Leia sits and her hands move to encircle her belly, settling on the underside. It must be quite a weight. She’s getting…full, Sinjir thinks. He decides that it must be a horrid thing, to carry a child. It’s a parasite, basically. Amazing that humans are willing to procreate when this is the burden that results.
He’s glad he doesn’t have to worry about any of that.
“You’re back early,” Han says to her.
“I have the kind of heartburn that would drop a tauntaun faster than a Hoth winter,” she explains. “Mon is with Auxi, now. And Ackbar, too. They’ll be fine.”
“Here,” Solo says, hurrying to his feet. “Lemme get you a glass of ioxin powder, that’ll settle your chest.”

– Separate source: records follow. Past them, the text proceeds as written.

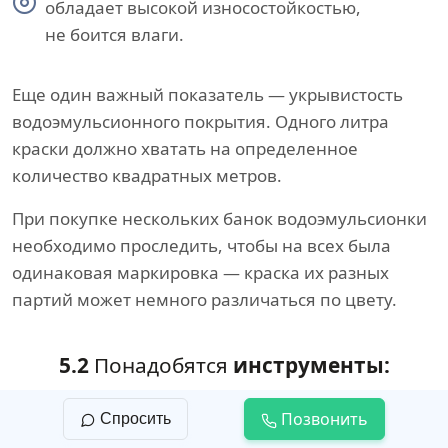
обладает высокой износостойкостью,
не боится влаги.
Еще один важный показатель — укрывистость
водоэмульсионного покрытия. Одного литра
краски должно хватать на определенное
количество квадратных метров.
При покупке нескольких банок водоэмульсионки
необходимо проследить, чтобы на всех была
одинаковая маркировка — краска их разных
партий может немного различаться по цвету.
5.2
Понадобятся
инструменты:
широкий шпатель;
Позвонить
Спросить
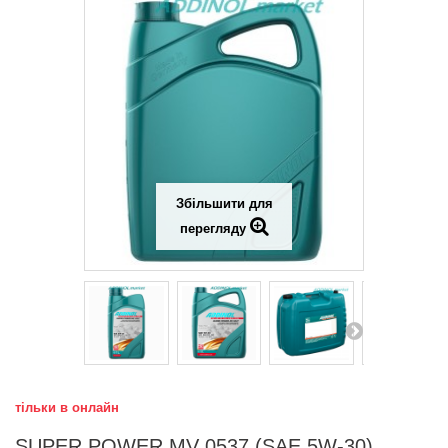
Збільшити для
перегляду
тільки в онлайн
SUPER POWER MV 0537 (SAE 5W-30)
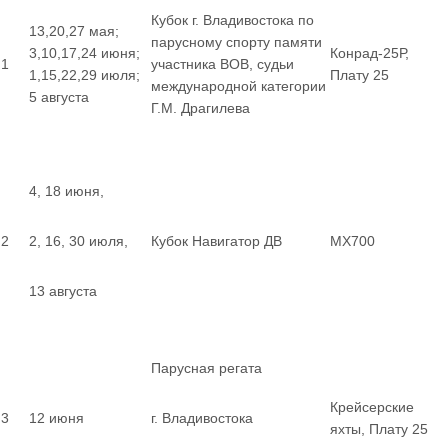
Кубок г. Владивостока по
13,20,27 мая;
парусному спорту памяти
3,10,17,24 июня;
Конрад-25Р,
1
участника ВОВ, судьи
1,15,22,29 июля;
Плату 25
международной категории
5 августа
Г.М. Драгилева
4, 18 июня,
2
2, 16, 30 июля,
Кубок Навигатор ДВ
MX700
13 августа
Парусная регата
Крейсерские
3
12 июня
г. Владивостока
яхты, Плату 25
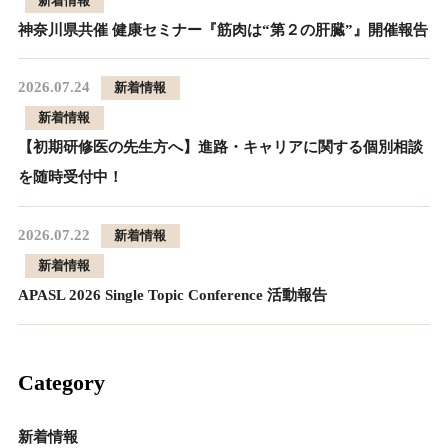
新着情報
神奈川県共催 健康セミナー『筋肉は“第２の肝臓”』開催報告
2026.07.24
新着情報
新着情報
【初期研修医の先生方へ】進路・キャリアに関する個別相談
を随時受付中！
2026.07.22
新着情報
新着情報
APASL 2026 Single Topic Conference 活動報告
Category
新着情報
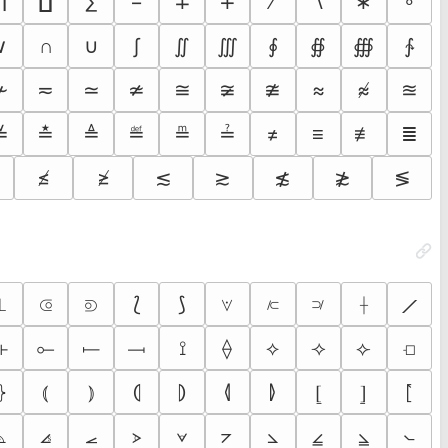
∏
∐
∑
−
∓
∔
∕
∖
∗
∘
∨
∩
∪
∫
∬
∭
∮
∯
∰
∱
≁
≂
≃
≄
≅
≆
≇
≈
≉
≊
≚
≛
≜
≝
≞
≟
≠
≡
≢
≣
≰
≱
≲
≳
≴
≵
≶
⟋
⟂
⟃
⟄
⟅
⟆
⟇
⟈
⟉
⟊
⟛
⟜
⟝
⟞
⟟
⟠
⟡
⟢
⟣
⟤
⦉
⦊
⦍
⦄
⦅
⦆
⦇
⦈
⦋
⦌
⦟
⦦
⦝
⦞
⦠
⦡
⦢
⦣
⦤
⦥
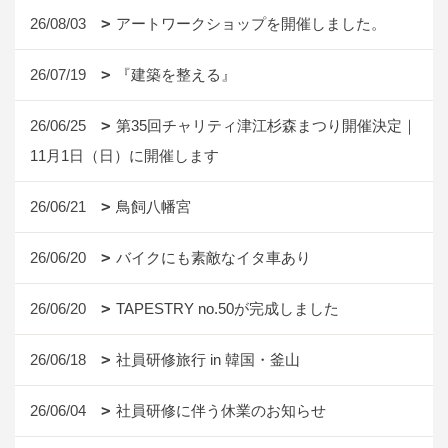
26/08/03
アートワークショップを開催しました。
26/07/19
『建築を整える』
26/06/25
第35回チャリティ津江杉森まつり開催決定｜
11月1日（日）に開催します
26/06/21
鳥飼八幡宮
26/06/20
バイクにも素敵なイタ車あり
26/06/20
TAPESTRY no.50が完成しました
26/06/18
社員研修旅行 in 韓国・釜山
26/06/04
社員研修に伴う休業のお知らせ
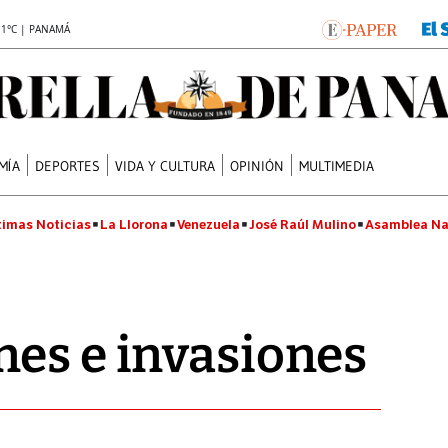
.1°C | PANAMÁ
MÍA
DEPORTES
VIDA Y CULTURA
OPINIÓN
MULTIMEDIA
timas Noticias
La Llorona
Venezuela
José Raúl Mulino
Asamblea Na
es e invasiones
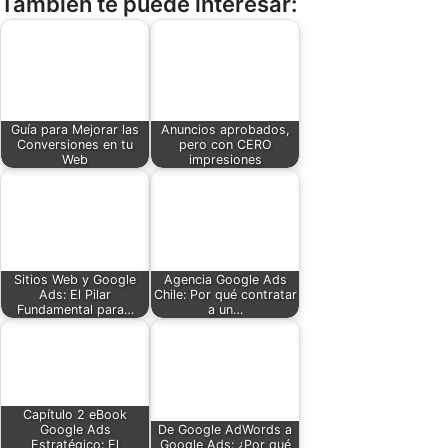
También te puede interesar:
Guía para Mejorar las
Anuncios aprobados,
Conversiones en tu
pero con CERO
Web
impresiones
Sitios Web y Google
Agencia Google Ads
Ads: El Pilar
Chile: Por qué contratar
Fundamental para…
a un…
Capítulo 2 eBook
Google Ads
De Google AdWords a
Estratégico: El
Google Ads: ¿Por qué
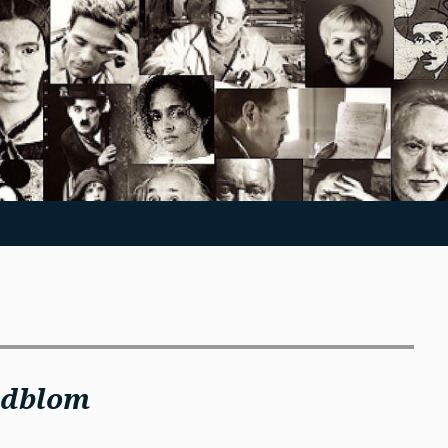
ndblom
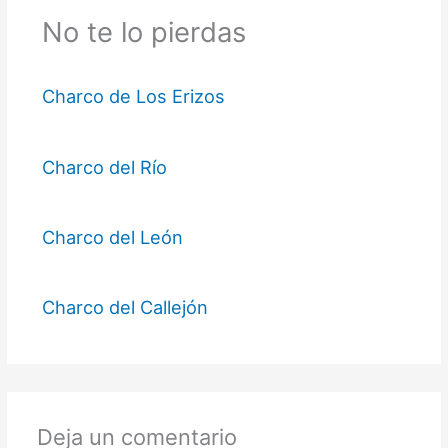
No te lo pierdas
Charco de Los Erizos
Charco del Río
Charco del León
Charco del Callejón
Deja un comentario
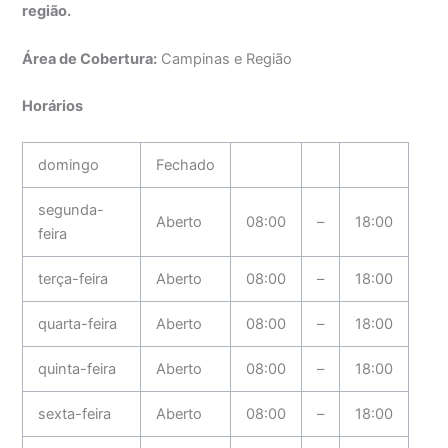
região.
Área de Cobertura:
Campinas e Região
Horários
domingo
Fechado
segunda-
Aberto
08:00
–
18:00
feira
terça-feira
Aberto
08:00
–
18:00
quarta-feira
Aberto
08:00
–
18:00
quinta-feira
Aberto
08:00
–
18:00
sexta-feira
Aberto
08:00
–
18:00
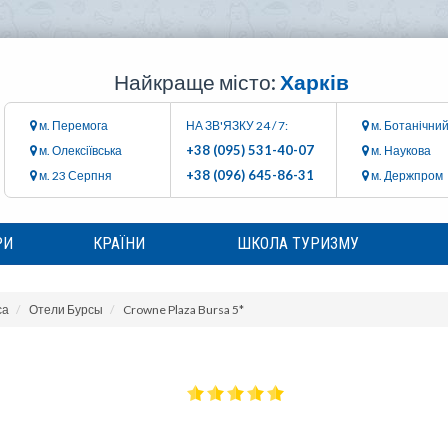
Найкраще місто:
Харків
м. Перемога
НА ЗВ'ЯЗКУ 24 / 7:
м. Ботанічний
+38 (095) 531-40-07
м. Олексіївська
м. Наукова
+38 (096) 645-86-31
м. 23 Серпня
м. Держпром
РИ
КРАЇНИ
ШКОЛА ТУРИЗМУ
са
Отели Бурсы
Crowne Plaza Bursa 5*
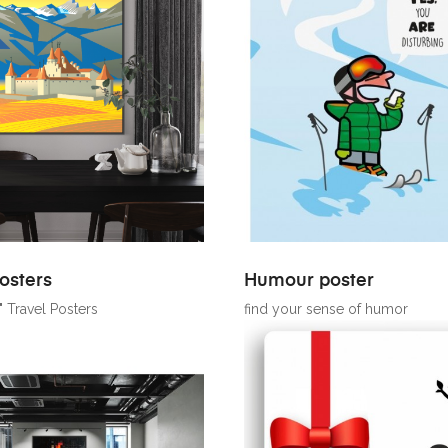
Posters
Humour poster
 Travel Posters
find your sense of humor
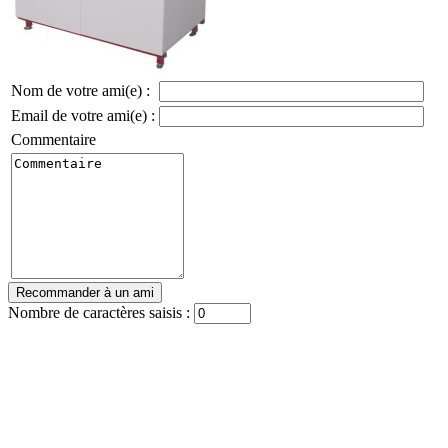
Nom de votre ami(e) :
Email de votre ami(e) :
Commentaire
Nombre de caractères saisis :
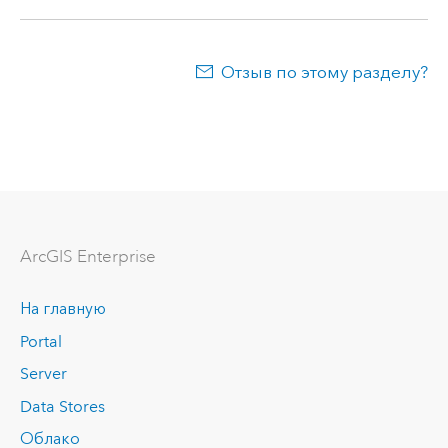
Отзыв по этому разделу?
ArcGIS Enterprise
На главную
Portal
Server
Data Stores
Облако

“No,” she says, waving him off. “Let me just sit. Besides, that stuff tastes like I’m sucking on an Imperial credit.” Her dubious, laserlike glare suddenly turns to Temmin and Sinjir. The both of them look to each other, like vermin fixed by the stare of a nearby raptor. “I assume you’re all cooking up a plan to go to Jakku and rescue Norra and Jas.”
“Uhh,” Temmin says, obviously unsure how to answer.
Sinjir shrugs. “Well, we’re not forming a boys’ choir.”
“You’re not thinking of going along.” That, directed at Solo with a thrusting, accusatory finger. It’s not a question; it’s a command.
“Me?” Solo says, smirking nervously and offering up both palms in a kind of ha-ha surrender. “I’d never! You can’t get rid of me that easily. I’m here with you and the little bandit.”